Он взял меня за плечи и развернул к себе лицом:
– Отбросьте упрямство и фантазии, Шанриз. Только трезвый ум, только чистый взор, никакой туман не должен вам закрывать вид на ваше будущее, потому что сейчас решается именно оно. И я еще раз спрашиваю – вы меня услышали?
– Я вас услышала, ваше сиятельство, – повторила я.
Кивнув мне, граф возобновил путь, и я вместе с ним. Проводив меня до моих комнат, дядюшка ушел, а я осталась в смятении чувств. Нужно было обдумать всё, что сказал мне его сиятельство, и решить, чего я хочу и чем готова ради этого пожертвовать. Но я не чувствовала сил решать сейчас что-либо. И пока Тальма помогала мне переодеться ко сну, я едва слушала, что она говорит.

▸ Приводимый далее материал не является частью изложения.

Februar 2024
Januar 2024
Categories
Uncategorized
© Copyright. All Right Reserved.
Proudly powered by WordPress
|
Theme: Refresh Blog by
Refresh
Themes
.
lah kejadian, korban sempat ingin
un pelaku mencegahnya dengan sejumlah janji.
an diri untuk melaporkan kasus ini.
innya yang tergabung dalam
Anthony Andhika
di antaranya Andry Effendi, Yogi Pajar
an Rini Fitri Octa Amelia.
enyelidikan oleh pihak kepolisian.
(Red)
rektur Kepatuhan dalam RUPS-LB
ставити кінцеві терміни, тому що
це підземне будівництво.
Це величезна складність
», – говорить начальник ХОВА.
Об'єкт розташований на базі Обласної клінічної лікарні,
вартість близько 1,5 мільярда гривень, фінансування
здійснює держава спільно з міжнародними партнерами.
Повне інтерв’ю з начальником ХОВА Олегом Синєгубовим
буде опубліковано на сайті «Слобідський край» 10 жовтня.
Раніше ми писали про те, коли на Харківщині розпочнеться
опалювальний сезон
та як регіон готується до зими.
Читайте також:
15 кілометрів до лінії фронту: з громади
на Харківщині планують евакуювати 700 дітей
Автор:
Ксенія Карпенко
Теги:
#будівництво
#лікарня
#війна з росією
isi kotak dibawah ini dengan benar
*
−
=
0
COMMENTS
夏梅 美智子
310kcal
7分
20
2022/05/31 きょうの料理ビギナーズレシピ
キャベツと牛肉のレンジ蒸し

Уловила только, что за мной присылала герцогиня, потому что я так и не появилась у нее в этот вечер. Наверное, приходил король и не застал меня, иначе бы ее светлость не отправила бы никого на мои поиски. Но и от этой мысли я отмахнулась. Я была с дядюшкой, а потому ничего ужасного не произошло.

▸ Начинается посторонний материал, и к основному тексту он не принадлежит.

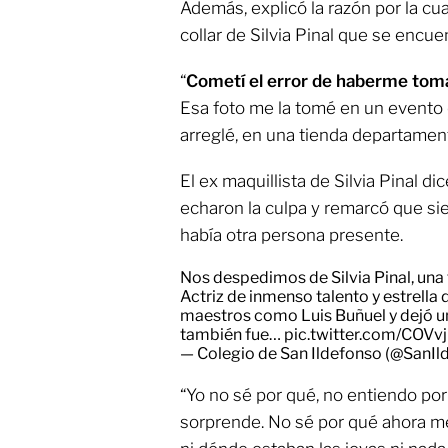
Además, explicó la razón por la cu
collar de Silvia Pinal que se encue
“
Cometí el error de haberme tom
Esa foto me la tomé en un evento q
arreglé, en una tienda departamenta
El ex maquillista de Silvia Pinal d
echaron la culpa y remarcó que sie
había otra persona presente.
Nos despedimos de Silvia Pinal, una fi
Actriz de inmenso talento y estrella
maestros como Luis Buñuel y dejó un
también fue…
pic.twitter.com/COV
— Colegio de San Ildefonso (@SanI
“Yo no sé por qué, no entiendo por
sorprende. No sé por qué ahora me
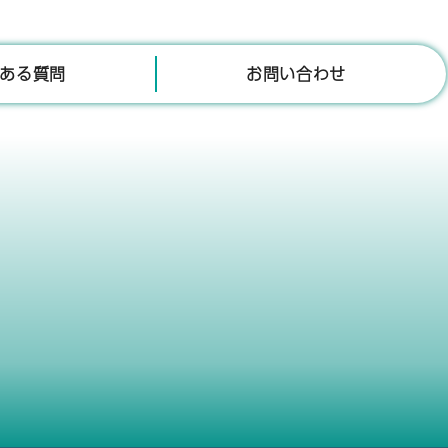
ある質問
お問い合わせ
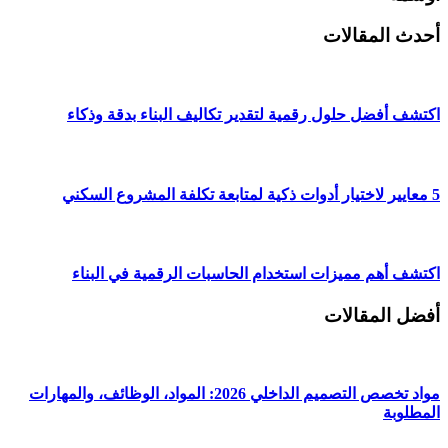
أحدث المقالات
اكتشف أفضل حلول رقمية لتقدير تكاليف البناء بدقة وذكاء
5 معايير لاختيار أدوات ذكية لمتابعة تكلفة المشروع السكني
اكتشف أهم مميزات استخدام الحاسبات الرقمية في البناء
أفضل المقالات
مواد تخصص التصميم الداخلي 2026: المواد، الوظائف، والمهارات
المطلوبة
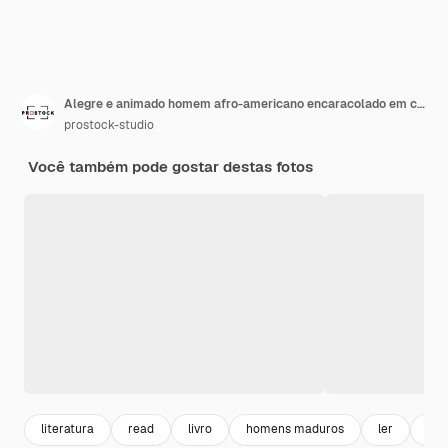
Alegre e animado homem afro-americano encaracolado em camiseta roxa parece por trás do livro
prostock-studio
Você também pode gostar destas fotos
literatura
read
livro
homens maduros
ler
cur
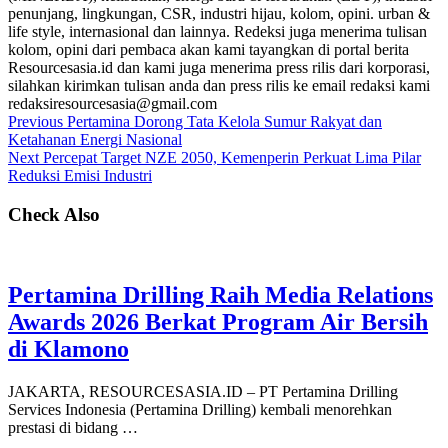
penunjang, lingkungan, CSR, industri hijau, kolom, opini. urban &
life style, internasional dan lainnya. Redeksi juga menerima tulisan
kolom, opini dari pembaca akan kami tayangkan di portal berita
Resourcesasia.id dan kami juga menerima press rilis dari korporasi,
silahkan kirimkan tulisan anda dan press rilis ke email redaksi kami
redaksiresourcesasia@gmail.com
Previous
Pertamina Dorong Tata Kelola Sumur Rakyat dan
Ketahanan Energi Nasional
Next
Percepat Target NZE 2050, Kemenperin Perkuat Lima Pilar
Reduksi Emisi Industri
Check Also
Pertamina Drilling Raih Media Relations
Awards 2026 Berkat Program Air Bersih
di Klamono
JAKARTA, RESOURCESASIA.ID – PT Pertamina Drilling
Services Indonesia (Pertamina Drilling) kembali menorehkan
prestasi di bidang …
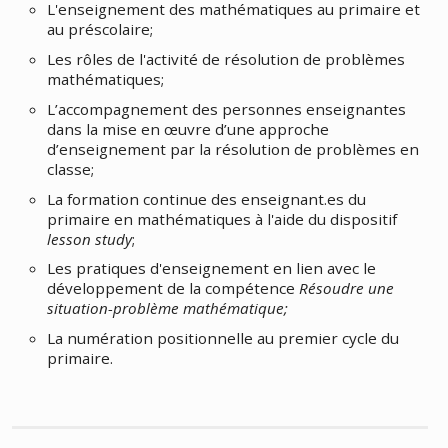
L'enseignement des mathématiques au primaire et
au préscolaire;
Les rôles de l'activité de résolution de problèmes
mathématiques;
L’accompagnement des personnes enseignantes
dans la mise en œuvre d’une approche
d’enseignement par la résolution de problèmes en
classe;
La formation continue des enseignant.es du
primaire en mathématiques à l'aide du dispositif
lesson study
;
Les pratiques d'enseignement en lien avec le
développement de la compétence
Résoudre une
situation-problème mathématique;
La numération positionnelle au premier cycle du
primaire.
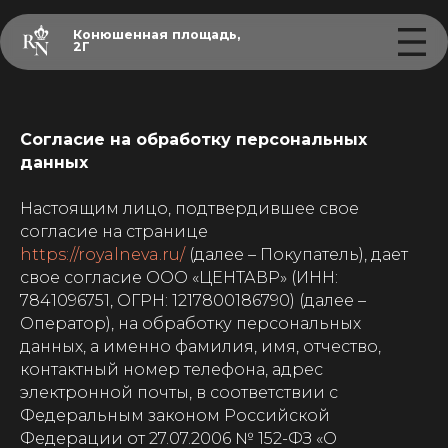
Конюшенная площадь,
2Г
Согласие на обработку персональных
данных
Настоящим лицо, подтвердившее свое
согласие на странице
https://royalneva.ru/
(далее – Покупатель), дает
свое согласие ООО «ЦЕНТАВР» (ИНН:
7841096751, ОГРН: 1217800186790) (далее –
Оператор), на обработку персональных
данных, а именно фамилия, имя, отчество,
контактный номер телефона, адрес
электронной почты, в соответствии с
Федеральным законом Российской
Федерации от 27.07.2006 № 152-ФЗ «О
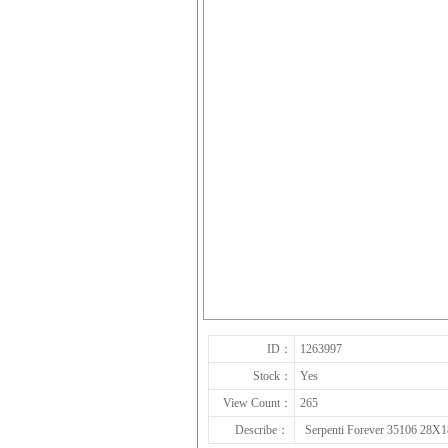
ID：
1263997
Stock：
Yes
View Count：
265
Describe：
Serpenti Forever 35106 28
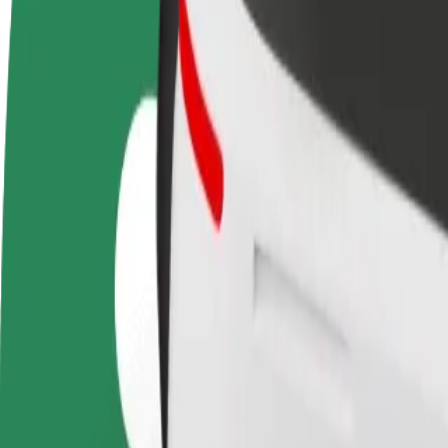
Preguntas frecuentes
Colaborar como conductor
Colaborar como repartidor
Añ
Gana dinero colaborando
Repartí comida y cobrá todas las
Ll
con Bolt
semanas
ga
Cómo ir de Gdynia Główna a Wrzeszcz PKP
¿Buscás la mejor forma de ir de Gdynia Główna a Wrzeszcz PKP? Explo
Origen
Gdynia Główna
Destino
Wrzeszcz PKP
Comodidad y confort a un botón de distancia
Bolt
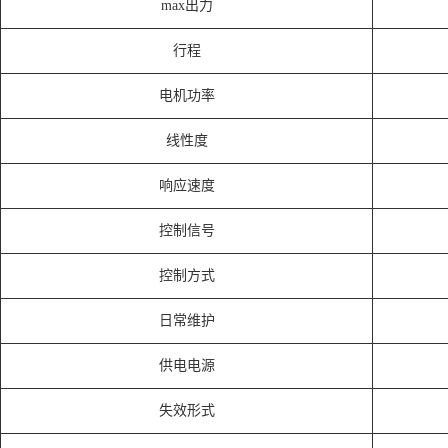
max出力
行程
电机功率
线性度
响应速度
控制信号
控制方式
日常维护
供电电源
失效形式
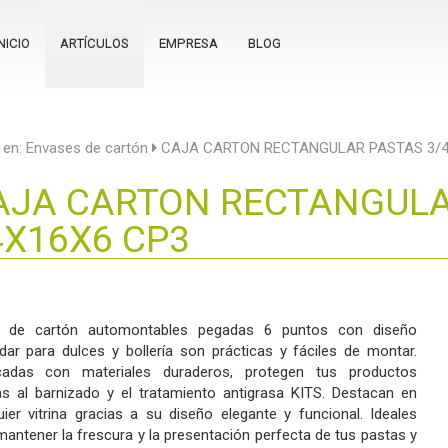
NICIO
ARTÍCULOS
EMPRESA
BLOG
 en:
Envases de cartón
CAJA CARTON RECTANGULAR PASTAS 3/4 
AJA CARTON RECTANGULAR
4X16X6 CP3
s de cartón automontables pegadas 6 puntos con diseño
dar para dulces y bollería son prácticas y fáciles de montar.
icadas con materiales duraderos, protegen tus productos
as al barnizado y el tratamiento antigrasa KITS. Destacan en
uier vitrina gracias a su diseño elegante y funcional. Ideales
mantener la frescura y la presentación perfecta de tus pastas y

Вскоре служанка ушла, а я приблизилась к окну, открыла его и, сев на подоконник, устремила взор на звездное небо. После прикрыла глаза и представила отчий дом. Батюшку в его любимом кресле с развернутой газетой в руках. Матушку с ее девицей О и нравоучениями, а затем и Амберли. В этот час она, разумеется, спит, а может, и нет, но непременно лежит в постели. Быть может, ей грезится ее совершеннолетие, до которого осталось так немного. Даже не представляю, что устроит для нее старшая баронесса Тенерис, но сейчас, когда ее ненаглядный солнечный лучик далеко, матушка непременно должна была сосредоточить всё свое внимание на родственнице.
Я вдруг подумала, что магистр обещал помочь матушке и в этом деле. Но он сейчас здесь, однако это не означает, что он ничего не готовит. Двор успевал вернуться в столицу незадолго до дня рождения Амберли, а вместе с ним и мы с магом. От желания сунуть нос в то, что они с моей матерью придумали, я заерзала на месте. Теперь меня снедало любопытство, и оно помогло забыться. Сразу стало легче, будто разговора с дядюшкой и не было вовсе, словно я сидела в своей комнате, и если выйти на балкон, то можно встретиться с Амбер и кинуть в нее подушкой…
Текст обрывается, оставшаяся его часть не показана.